The data stack crystallizes

VAST’s fourth trend is about data architecture. The company argues that existing data infrastructure — Kafka, Spark, data warehouses, multiple databases — was built for batch processing and web applications, not real-time AI. Production inference workloads, especially agentic ones, need fast access to historical data, freshly vectorized data for RAG, and the ability to process massive logs in real time.

VAST’s answer is its own platform, built around DataEngine, SyncEngine, and InsightEngine. The company’s argument is that generative AI should not be “weighed down by data infrastructure from the Hadoop era.” This is a fair critique. Many organizations are stitching together legacy systems to support AI workloads, and the complexity is a real bottleneck. Whether VAST’s unified platform is the right answer or just another vendor pitch is something the market will decide in 2026.

Boring work takes center stage

The fifth trend is the least glamorous and potentially the most important. VAST argues that production AI workloads must be secure, highly available, and observable — the same requirements as any production application, but harder to achieve with agents and LLMs in the mix. A fleet of agents communicating with each other, with data stores, and with external tools creates a mountain of events to log and analyze. Different agents may need different access levels to different data, and enforcing those rules is harder when the users are autonomous software.

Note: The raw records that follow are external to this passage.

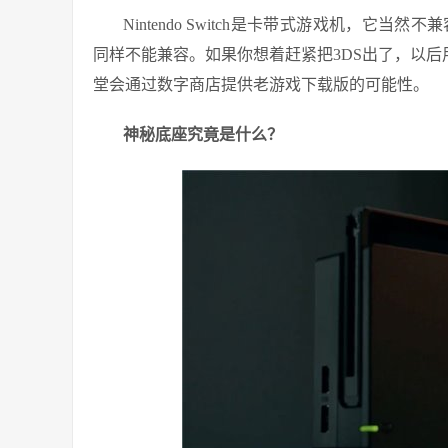
Nintendo Switch是卡带式游戏机，它当
同样不能兼容。如果你想着赶紧把3DS出了，以后用
堂会通过数字商店提供老游戏下载版的可能性。
神秘底座究竟是什么？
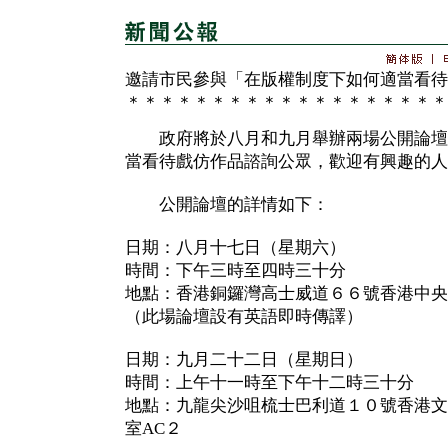
邀請市民參與「在版權制度下如何適當看待
＊＊＊＊＊＊＊＊＊＊＊＊＊＊＊＊＊＊＊
政府將於八月和九月舉辦兩場公開論壇
當看待戲仿作品諮詢公眾，歡迎有興趣的人
公開論壇的詳情如下：
日期：八月十七日（星期六）
時間：下午三時至四時三十分
地點：香港銅鑼灣高士威道６６號香港中央
（此場論壇設有英語即時傳譯）
日期：九月二十二日（星期日）
時間：上午十一時至下午十二時三十分
地點：九龍尖沙咀梳士巴利道１０號香港文
室AC２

VAST’s solution is consolidation onto a single data platform designed for multitenancy and data security at AI scale. The company argues that adding more shards and tools introduces more failure points and higher latency. The implication is that the winners in AI infrastructure will be those who reduce complexity, not add to it.

What this means for builders

VAST Data’s predictions are self-serving, but they are not wrong. The company is describing a world where inference becomes the dominant compute workload, agents become real operational tools, and data infrastructure becomes the critical bottleneck. For builders, the key takeaway is that 2026 will not be about who has the biggest training cluster. It will be about who can run inference reliably, cost-effectively, and at scale.

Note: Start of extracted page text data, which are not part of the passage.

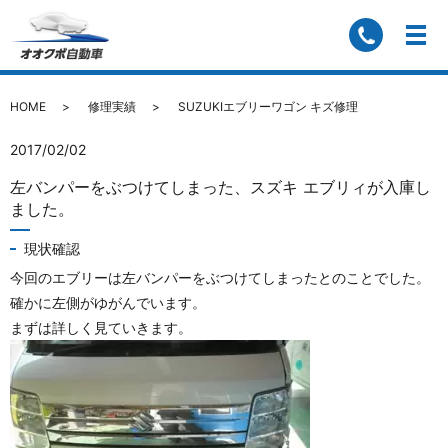
SUZUKIエブリーワゴン キズ修理
HOME
修理実績
SUZUKIエブリーワゴン キズ修理
2017/02/02
左バンパーをぶつけてしまった、スズキ エブリィが入庫し
ました。
現状確認
今回のエブリーは左バンパーをぶつけてしまったとのことでした。
確かに左側がゆがんでいます。
まずは詳しく見ていきます。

The shift from training to inference changes the hardware calculus. Training favors the largest GPUs and the most exotic interconnects. Inference favors availability, latency, and cost per token. That opens the door for a wider range of hardware — older GPU generations, specialized inference chips, and architectures that trade raw FLOPS for efficiency. It also opens the door for infrastructure vendors like VAST that claim to make that hardware work better together.

The question VAST does not answer is whether its unified platform is the right approach or just another proprietary stack in a market that will eventually standardize. But the company is asking the right questions about cost, architecture, and operations. For builders planning their 2026 inference strategy, those questions are worth answering, whether or not VAST’s platform is the answer.